━━━ Data for the task

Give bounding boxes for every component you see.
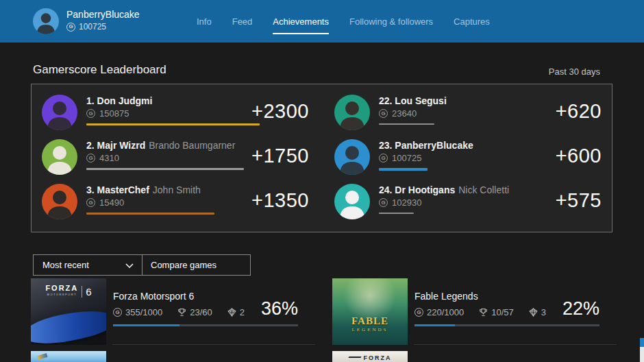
gamertag: PanberryBlucake <box>66 9 140 20</box>
entry-info: 1. Don Judgmi 150875 <box>86 95 260 125</box>
entry-score-row: 100725 <box>379 153 552 163</box>
entry-delta: +1750 <box>251 145 309 167</box>
period-label: Past 30 days <box>549 67 600 77</box>
gamerscore-icon <box>86 154 95 162</box>
forza-logo-number: 6 <box>82 286 91 298</box>
entry-rank-name: 1. Don Judgmi <box>86 95 152 106</box>
profile-avatar[interactable] <box>33 8 59 34</box>
entry-progress-bar <box>379 123 434 125</box>
game-completion-percent: 36% <box>261 298 298 319</box>
gamerscore-stat: 355/1000 <box>113 307 162 317</box>
entry-score-row: 150875 <box>86 108 260 119</box>
entry-score: 23640 <box>392 108 417 119</box>
entry-avatar <box>334 184 370 219</box>
identity-block: PanberryBlucake 100725 <box>66 9 140 32</box>
fable-logo-text: FABLE <box>332 315 408 327</box>
challenges-value: 2 <box>240 307 245 317</box>
fable-legends-cover[interactable]: FABLE LEGENDS <box>332 278 408 345</box>
profile-tabs: Info Feed Achievements Following & follo… <box>197 0 490 43</box>
scrollbar-accent <box>640 338 644 347</box>
avatar-bust-icon <box>334 139 370 175</box>
achievements-stat: 23/60 <box>177 307 212 317</box>
compare-games-button[interactable]: Compare games <box>142 254 251 276</box>
entry-progress-bar <box>379 168 428 171</box>
forza-logo-text: FORZA <box>332 354 408 361</box>
tab-achievements[interactable]: Achievements <box>273 14 329 29</box>
gamerscore-icon <box>113 308 122 317</box>
challenges-stat: 2 <box>227 307 245 317</box>
entry-avatar <box>334 95 370 130</box>
avatar-bust-icon <box>42 139 77 175</box>
forza-logo: FORZAMOTORSPORT 6 <box>31 285 106 298</box>
entry-score-row: 23640 <box>379 108 552 119</box>
forza-motorsport-6-cover[interactable]: FORZAMOTORSPORT 6 <box>31 278 106 345</box>
row-separator <box>112 344 315 345</box>
entry-info: 22. Lou Segusi 23640 <box>379 95 552 125</box>
gamerscore-icon <box>86 198 95 207</box>
scrollbar-thumb[interactable] <box>640 347 644 362</box>
entry-rank-name: 3. MasterChef <box>86 184 149 195</box>
challenges-stat: 3 <box>529 307 546 317</box>
next-game-cover-partial-right[interactable]: FORZA <box>332 351 408 362</box>
game-row-fable-legends[interactable]: Fable Legends 220/1000 10/57 3 22% <box>414 291 599 346</box>
entry-delta: +1350 <box>251 189 309 212</box>
game-completion-percent: 22% <box>562 298 599 319</box>
entry-name: 23. PanberryBlucake <box>379 140 552 151</box>
tab-captures[interactable]: Captures <box>454 14 490 29</box>
avatar-bust-icon <box>334 184 370 219</box>
gamerscore-stat: 220/1000 <box>414 307 464 317</box>
top-bar: PanberryBlucake 100725 Info Feed Achieve… <box>0 0 644 43</box>
leaderboard-entry-2[interactable]: 2. Majr WizrdBrando Baumgarner 4310 +175… <box>42 138 309 179</box>
entry-real-name: Nick Colletti <box>458 184 509 195</box>
leaderboard-panel: 1. Don Judgmi 150875 +2300 2. Majr Wizrd… <box>31 84 612 232</box>
challenges-value: 3 <box>541 307 546 317</box>
game-row-forza-6[interactable]: Forza Motorsport 6 355/1000 23/60 2 36% <box>113 291 298 346</box>
sort-dropdown-label: Most recent <box>42 260 89 270</box>
entry-score-row: 4310 <box>86 153 260 163</box>
gamerscore-icon <box>379 198 388 207</box>
avatar-bust-icon <box>334 95 370 130</box>
forza-logo-text: FORZAMOTORSPORT <box>45 285 78 298</box>
chevron-down-icon <box>125 263 134 269</box>
tab-feed[interactable]: Feed <box>232 14 253 29</box>
entry-info: 23. PanberryBlucake 100725 <box>379 140 552 171</box>
gamerscore-icon <box>414 308 423 317</box>
trophy-icon <box>479 308 488 317</box>
leaderboard-entry-22[interactable]: 22. Lou Segusi 23640 +620 <box>334 93 602 134</box>
entry-avatar <box>42 95 77 130</box>
achievements-value: 10/57 <box>491 307 514 317</box>
trophy-icon <box>177 308 186 317</box>
game-progress-fill <box>113 324 179 326</box>
challenges-gem-icon <box>529 308 538 317</box>
leaderboard-entry-3[interactable]: 3. MasterChefJohn Smith 15490 +1350 <box>42 182 309 224</box>
leaderboard-entry-23[interactable]: 23. PanberryBlucake 100725 +600 <box>334 138 602 179</box>
sort-dropdown[interactable]: Most recent <box>33 254 143 276</box>
avatar-bust-icon <box>42 95 77 130</box>
avatar-bust-icon <box>33 8 59 34</box>
profile-achievements-screen: PanberryBlucake 100725 Info Feed Achieve… <box>0 0 644 362</box>
entry-name: 3. MasterChefJohn Smith <box>86 184 260 195</box>
tab-following-followers[interactable]: Following & followers <box>349 14 433 29</box>
entry-delta: +600 <box>556 145 602 167</box>
entry-name: 22. Lou Segusi <box>379 95 552 106</box>
next-game-cover-partial-left[interactable] <box>31 351 106 362</box>
tab-info[interactable]: Info <box>197 14 212 29</box>
game-progress-track <box>113 324 298 326</box>
leaderboard-entry-24[interactable]: 24. Dr HootigansNick Colletti 102930 +57… <box>334 182 602 224</box>
entry-name: 24. Dr HootigansNick Colletti <box>379 184 552 195</box>
achievements-value: 23/60 <box>190 307 212 317</box>
gamerscore-icon <box>66 23 75 32</box>
compare-games-label: Compare games <box>151 260 216 270</box>
entry-rank-name: 22. Lou Segusi <box>379 95 447 106</box>
gamerscore-icon <box>86 109 95 118</box>
entry-avatar <box>334 139 370 175</box>
gamerscore-icon <box>379 109 388 118</box>
entry-avatar <box>42 184 77 219</box>
blue-car-art <box>31 304 106 345</box>
entry-score: 150875 <box>99 108 129 119</box>
entry-real-name: John Smith <box>153 184 201 195</box>
entry-rank-name: 24. Dr Hootigans <box>379 184 455 195</box>
leaderboard-entry-1[interactable]: 1. Don Judgmi 150875 +2300 <box>42 93 309 134</box>
entry-score: 15490 <box>99 197 124 208</box>
page-title: Gamerscore Leaderboard <box>33 63 166 77</box>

━━━━━━

** Problem description **
Pictures aside, give the data again exactly as it appears.

** Exercise result **
Give bounding boxes for every component you see.
gamertag: PanberryBlucake <box>66 9 140 20</box>
entry-info: 1. Don Judgmi 150875 <box>86 95 260 125</box>
entry-score-row: 100725 <box>379 153 552 163</box>
entry-delta: +1750 <box>251 145 309 167</box>
period-label: Past 30 days <box>549 67 600 77</box>
gamerscore-icon <box>86 154 95 162</box>
forza-logo-number: 6 <box>82 286 91 298</box>
entry-rank-name: 1. Don Judgmi <box>86 95 152 106</box>
profile-avatar[interactable] <box>33 8 59 34</box>
entry-progress-bar <box>379 123 434 125</box>
game-completion-percent: 36% <box>261 298 298 319</box>
gamerscore-stat: 355/1000 <box>113 307 162 317</box>
entry-score-row: 150875 <box>86 108 260 119</box>
entry-score: 23640 <box>392 108 417 119</box>
entry-avatar <box>334 184 370 219</box>
identity-block: PanberryBlucake 100725 <box>66 9 140 32</box>
fable-logo-text: FABLE <box>332 315 408 327</box>
challenges-value: 2 <box>240 307 245 317</box>
fable-legends-cover[interactable]: FABLE LEGENDS <box>332 278 408 345</box>
profile-tabs: Info Feed Achievements Following & follo… <box>197 0 490 43</box>
scrollbar-accent <box>640 338 644 347</box>
avatar-bust-icon <box>334 139 370 175</box>
achievements-stat: 23/60 <box>177 307 212 317</box>
compare-games-button[interactable]: Compare games <box>142 254 251 276</box>
entry-progress-bar <box>379 168 428 171</box>
forza-logo-text: FORZA <box>332 354 408 361</box>
tab-achievements[interactable]: Achievements <box>273 14 329 29</box>
gamerscore-icon <box>113 308 122 317</box>
challenges-stat: 2 <box>227 307 245 317</box>
entry-avatar <box>334 95 370 130</box>
avatar-bust-icon <box>42 139 77 175</box>
forza-logo: FORZAMOTORSPORT 6 <box>31 285 106 298</box>
entry-score-row: 23640 <box>379 108 552 119</box>
forza-motorsport-6-cover[interactable]: FORZAMOTORSPORT 6 <box>31 278 106 345</box>
row-separator <box>112 344 315 345</box>
entry-info: 22. Lou Segusi 23640 <box>379 95 552 125</box>
gamerscore-icon <box>86 198 95 207</box>
scrollbar-thumb[interactable] <box>640 347 644 362</box>
entry-rank-name: 3. MasterChef <box>86 184 149 195</box>
challenges-stat: 3 <box>529 307 546 317</box>
next-game-cover-partial-right[interactable]: FORZA <box>332 351 408 362</box>
game-row-fable-legends[interactable]: Fable Legends 220/1000 10/57 3 22% <box>414 291 599 346</box>
entry-delta: +1350 <box>251 189 309 212</box>
game-completion-percent: 22% <box>562 298 599 319</box>
entry-name: 23. PanberryBlucake <box>379 140 552 151</box>
tab-captures[interactable]: Captures <box>454 14 490 29</box>
avatar-bust-icon <box>334 184 370 219</box>
gamerscore-stat: 220/1000 <box>414 307 464 317</box>
top-bar: PanberryBlucake 100725 Info Feed Achieve… <box>0 0 644 43</box>
leaderboard-entry-2[interactable]: 2. Majr WizrdBrando Baumgarner 4310 +175… <box>42 138 309 179</box>
entry-real-name: Nick Colletti <box>458 184 509 195</box>
leaderboard-panel: 1. Don Judgmi 150875 +2300 2. Majr Wizrd… <box>31 84 612 232</box>
challenges-value: 3 <box>541 307 546 317</box>
game-row-forza-6[interactable]: Forza Motorsport 6 355/1000 23/60 2 36% <box>113 291 298 346</box>
sort-dropdown-label: Most recent <box>42 260 89 270</box>
entry-score-row: 4310 <box>86 153 260 163</box>
gamerscore-icon <box>379 198 388 207</box>
avatar-bust-icon <box>334 95 370 130</box>
forza-logo-text: FORZAMOTORSPORT <box>45 285 78 298</box>
chevron-down-icon <box>125 263 134 269</box>
tab-feed[interactable]: Feed <box>232 14 253 29</box>
entry-info: 23. PanberryBlucake 100725 <box>379 140 552 171</box>
gamerscore-icon <box>414 308 423 317</box>
trophy-icon <box>479 308 488 317</box>
leaderboard-entry-22[interactable]: 22. Lou Segusi 23640 +620 <box>334 93 602 134</box>
entry-avatar <box>42 95 77 130</box>
achievements-value: 10/57 <box>491 307 514 317</box>
trophy-icon <box>177 308 186 317</box>
game-progress-fill <box>113 324 179 326</box>
challenges-gem-icon <box>529 308 538 317</box>
leaderboard-entry-3[interactable]: 3. MasterChefJohn Smith 15490 +1350 <box>42 182 309 224</box>
leaderboard-entry-23[interactable]: 23. PanberryBlucake 100725 +600 <box>334 138 602 179</box>
sort-dropdown[interactable]: Most recent <box>33 254 143 276</box>
avatar-bust-icon <box>42 95 77 130</box>
avatar-bust-icon <box>33 8 59 34</box>
profile-achievements-screen: PanberryBlucake 100725 Info Feed Achieve… <box>0 0 644 362</box>
entry-name: 3. MasterChefJohn Smith <box>86 184 260 195</box>
tab-following-followers[interactable]: Following & followers <box>349 14 433 29</box>
entry-delta: +600 <box>556 145 602 167</box>
entry-name: 22. Lou Segusi <box>379 95 552 106</box>
next-game-cover-partial-left[interactable] <box>31 351 106 362</box>
tab-info[interactable]: Info <box>197 14 212 29</box>
game-progress-track <box>113 324 298 326</box>
leaderboard-entry-24[interactable]: 24. Dr HootigansNick Colletti 102930 +57… <box>334 182 602 224</box>
entry-name: 24. Dr HootigansNick Colletti <box>379 184 552 195</box>
achievements-value: 23/60 <box>190 307 212 317</box>
gamerscore-icon <box>66 23 75 32</box>
compare-games-label: Compare games <box>151 260 216 270</box>
entry-rank-name: 22. Lou Segusi <box>379 95 447 106</box>
gamerscore-icon <box>86 109 95 118</box>
entry-avatar <box>334 139 370 175</box>
gamerscore-icon <box>379 109 388 118</box>
entry-avatar <box>42 184 77 219</box>
blue-car-art <box>31 304 106 345</box>
entry-score: 150875 <box>99 108 129 119</box>
entry-real-name: John Smith <box>153 184 201 195</box>
entry-rank-name: 24. Dr Hootigans <box>379 184 455 195</box>
leaderboard-entry-1[interactable]: 1. Don Judgmi 150875 +2300 <box>42 93 309 134</box>
entry-score: 15490 <box>99 197 124 208</box>
page-title: Gamerscore Leaderboard <box>33 63 166 77</box>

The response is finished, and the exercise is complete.